At the turn of the twentieth century, when few women made their name as professional artists, Victoria, B.C.-born Sophie Pemberton (1869–1959) earned international acclaim for her realist portraits and landscape paintings. Propelled by extraordinary ambition and talent, in 1899 Pemberton won the prestigious Prix Julian for her portraiture; that same year, she began showing at the Paris Salon, where critics were captivated by her modern, Impressionist-influenced canvases.

 

In Sophie Pemberton: Life & Work, author Kathryn Bridge offers a comprehensive account of this exceptional artist’s oeuvre, spanning fifty years from the time when, at the age of twenty, Pemberton began her formal academic training in South Kensington, England.

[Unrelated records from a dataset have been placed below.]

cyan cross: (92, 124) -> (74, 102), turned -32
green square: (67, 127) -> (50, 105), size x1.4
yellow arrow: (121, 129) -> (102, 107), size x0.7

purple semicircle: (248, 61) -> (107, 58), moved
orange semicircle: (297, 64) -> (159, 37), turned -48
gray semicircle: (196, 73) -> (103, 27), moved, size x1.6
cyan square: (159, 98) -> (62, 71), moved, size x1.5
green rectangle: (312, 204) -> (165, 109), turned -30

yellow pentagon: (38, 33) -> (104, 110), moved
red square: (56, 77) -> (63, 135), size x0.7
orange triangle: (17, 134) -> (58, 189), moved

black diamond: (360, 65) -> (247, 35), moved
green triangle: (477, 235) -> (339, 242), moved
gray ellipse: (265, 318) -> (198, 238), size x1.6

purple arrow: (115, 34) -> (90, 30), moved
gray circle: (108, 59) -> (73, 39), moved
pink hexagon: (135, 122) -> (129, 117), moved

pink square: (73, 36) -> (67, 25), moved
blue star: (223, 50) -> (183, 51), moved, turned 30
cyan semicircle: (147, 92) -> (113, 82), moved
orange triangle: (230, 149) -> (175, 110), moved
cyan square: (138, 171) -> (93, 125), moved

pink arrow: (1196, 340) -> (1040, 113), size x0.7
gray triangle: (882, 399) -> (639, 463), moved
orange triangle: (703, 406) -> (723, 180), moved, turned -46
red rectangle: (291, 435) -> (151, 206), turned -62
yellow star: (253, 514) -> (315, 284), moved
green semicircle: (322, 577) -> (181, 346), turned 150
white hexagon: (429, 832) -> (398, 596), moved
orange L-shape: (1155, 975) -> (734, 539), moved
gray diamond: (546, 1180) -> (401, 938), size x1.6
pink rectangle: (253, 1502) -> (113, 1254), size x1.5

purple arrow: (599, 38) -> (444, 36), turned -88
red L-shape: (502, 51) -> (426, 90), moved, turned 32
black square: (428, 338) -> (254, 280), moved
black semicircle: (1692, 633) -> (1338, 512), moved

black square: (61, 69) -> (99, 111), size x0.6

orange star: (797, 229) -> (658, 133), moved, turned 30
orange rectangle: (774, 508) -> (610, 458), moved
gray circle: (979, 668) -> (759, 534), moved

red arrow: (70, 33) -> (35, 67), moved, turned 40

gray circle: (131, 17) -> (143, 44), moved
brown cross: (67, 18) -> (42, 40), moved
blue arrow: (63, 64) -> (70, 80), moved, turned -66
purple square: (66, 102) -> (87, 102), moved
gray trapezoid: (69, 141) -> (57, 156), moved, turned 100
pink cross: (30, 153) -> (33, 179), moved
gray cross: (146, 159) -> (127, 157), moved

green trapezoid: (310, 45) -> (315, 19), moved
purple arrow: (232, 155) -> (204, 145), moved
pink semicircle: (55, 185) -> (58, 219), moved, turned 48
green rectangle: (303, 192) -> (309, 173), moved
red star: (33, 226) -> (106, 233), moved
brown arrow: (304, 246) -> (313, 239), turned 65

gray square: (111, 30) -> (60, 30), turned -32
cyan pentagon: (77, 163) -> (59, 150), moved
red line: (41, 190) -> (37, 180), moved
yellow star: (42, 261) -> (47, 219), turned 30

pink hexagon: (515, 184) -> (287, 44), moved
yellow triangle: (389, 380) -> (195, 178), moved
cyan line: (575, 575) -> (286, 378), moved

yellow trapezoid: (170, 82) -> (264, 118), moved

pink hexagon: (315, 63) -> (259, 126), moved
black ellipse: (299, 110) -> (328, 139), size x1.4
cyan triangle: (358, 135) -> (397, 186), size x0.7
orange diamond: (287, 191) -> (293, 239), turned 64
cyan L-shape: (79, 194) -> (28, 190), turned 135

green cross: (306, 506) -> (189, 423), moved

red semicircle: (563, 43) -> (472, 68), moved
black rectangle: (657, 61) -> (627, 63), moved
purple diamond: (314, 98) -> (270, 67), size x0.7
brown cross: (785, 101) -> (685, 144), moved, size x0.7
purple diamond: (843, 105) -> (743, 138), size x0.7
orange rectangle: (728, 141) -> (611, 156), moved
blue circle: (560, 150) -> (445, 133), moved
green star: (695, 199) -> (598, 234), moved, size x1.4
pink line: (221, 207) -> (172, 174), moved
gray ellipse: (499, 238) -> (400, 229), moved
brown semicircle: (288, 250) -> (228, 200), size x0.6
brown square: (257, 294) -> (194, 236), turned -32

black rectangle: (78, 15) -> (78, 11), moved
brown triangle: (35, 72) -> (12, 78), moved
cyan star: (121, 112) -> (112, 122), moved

It explores how, with drive and tenacity, Pemberton studied Renaissance art and sketched landscapes en plein air in Italy, exhibited her work throughout England, and cemented her reputation in Paris.

 

The book highlights the accounts behind Pemberton’s celebrated portraits, her domestic decorative practice, and her European and British Columbian landscapes. Through this essential book, Kathryn Bridge shares a keen understanding of the phenomenal force of will that enabled Pemberton to weather family tragedies and physical maladies to reach a degree of international success enjoyed by few other women artists of her generation.

 

Dr. Kathryn Bridge is Curator of History and Art (Emerita) at the Royal BC Museum, Victoria. She retired in 2017 after an extensive career in which she variously served as archivist, historian, and curator. Bridge is also an adjunct faculty member in the history department at the University of Victoria. Her research interests include the art and life of Emily Carr, British Columbia’s colonial families, and the Gold Rush. Bridge’s book By Snowshoe, Buckboard & Steamer won the 1998 B.C. Lieutenant Governor’s Medal for Historical Writing.